Лабух полез в карманы блескучего приталенного пиджака, в накладные и внутренние, и стал вынимать оттуда деньги: пачками, стопками, в мятых конвертах, просто тугими комками… Надежда молча смотрела на этот иллюзион. Сказала:
– Ну хватит. Пишем: триста рублей. Это очень много для нормального вора. Диктуй – имя, куда и что, хотя… не уверена в успехе мероприятия. А бабки запихивай обратно, не мусори тут.
– Калинин, Сергей Робе́ртович.
– Ро́бертович, – машинально поправила она, выводя его имя.
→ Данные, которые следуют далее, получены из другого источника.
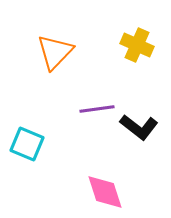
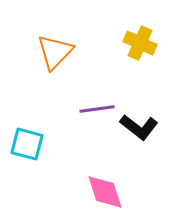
yellow cross: moved 3 px right, 2 px up
cyan square: rotated 8 degrees counterclockwise
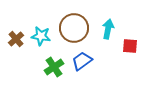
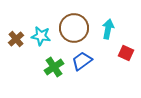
red square: moved 4 px left, 7 px down; rotated 21 degrees clockwise
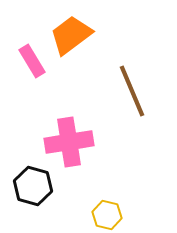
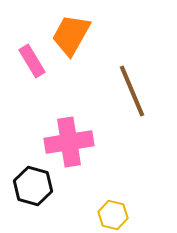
orange trapezoid: rotated 24 degrees counterclockwise
yellow hexagon: moved 6 px right
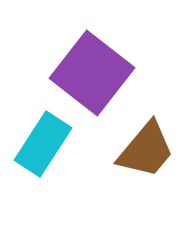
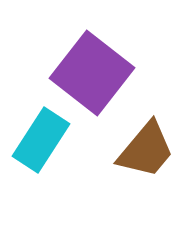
cyan rectangle: moved 2 px left, 4 px up
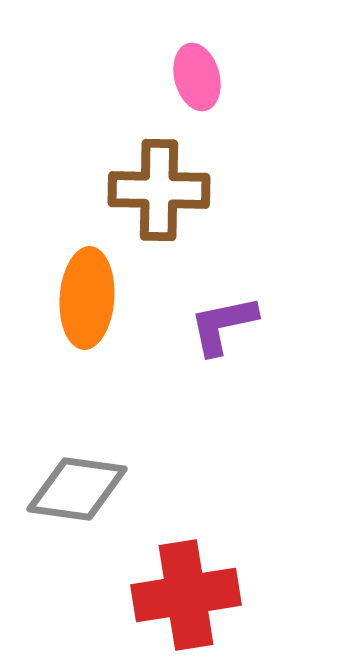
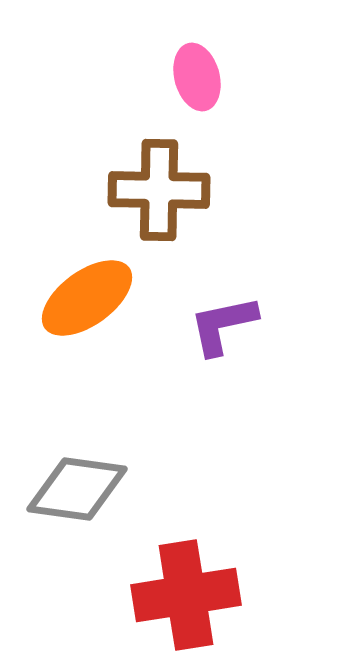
orange ellipse: rotated 50 degrees clockwise
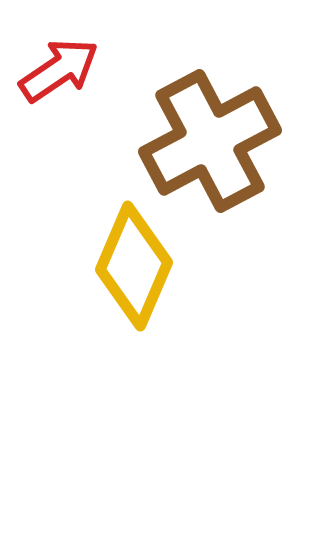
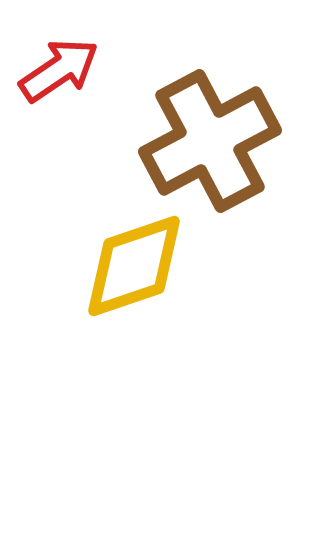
yellow diamond: rotated 48 degrees clockwise
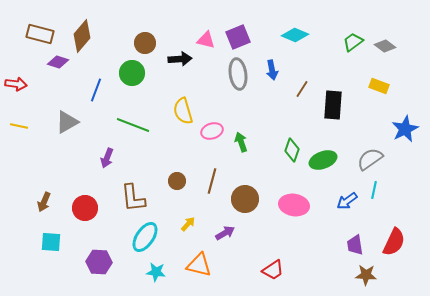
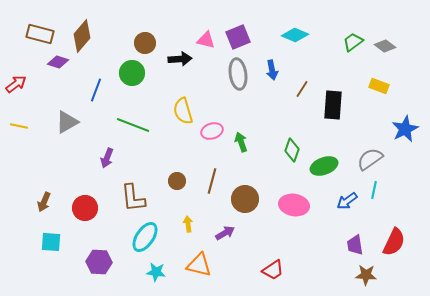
red arrow at (16, 84): rotated 45 degrees counterclockwise
green ellipse at (323, 160): moved 1 px right, 6 px down
yellow arrow at (188, 224): rotated 49 degrees counterclockwise
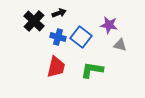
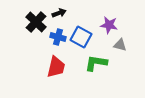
black cross: moved 2 px right, 1 px down
blue square: rotated 10 degrees counterclockwise
green L-shape: moved 4 px right, 7 px up
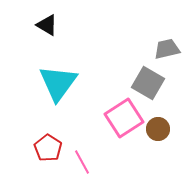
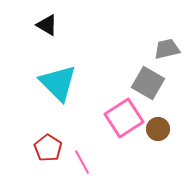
cyan triangle: rotated 21 degrees counterclockwise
– Не-а! Не угадала. Меня все поправляют, блин, как будто я своё имя не знаю. У меня папа не Роберт какой-то там, а Робе́рто, с ударением на «е». Его бабушка так назвала, итальянская коммунистка. Они с дедом сюда припёрлись из Америки, дураки такие, в тридцать первом году. Ну и так далее…
– Что – далее?
– Далее – гигнулись оба в лагерях, а папа Роберто вырос в детдоме в Калинине, что видать по фамилии. И так далее.
– Понятно, – сказала Надежда. Обеденный перерыв летел к чертям свинячьим. Она достала из большой своей сумки оба бутерброда, один взяла себе, второй выдала Робе́ртовичу, и тот вдохновенно его захавал.
– Слуш, – промычал он, языком подхватывая с нижней губы мазок паштета. – Никому ещё не говорил, а тебе скажу, душа моя. Я чё психую: не знаю, куда бабки девать.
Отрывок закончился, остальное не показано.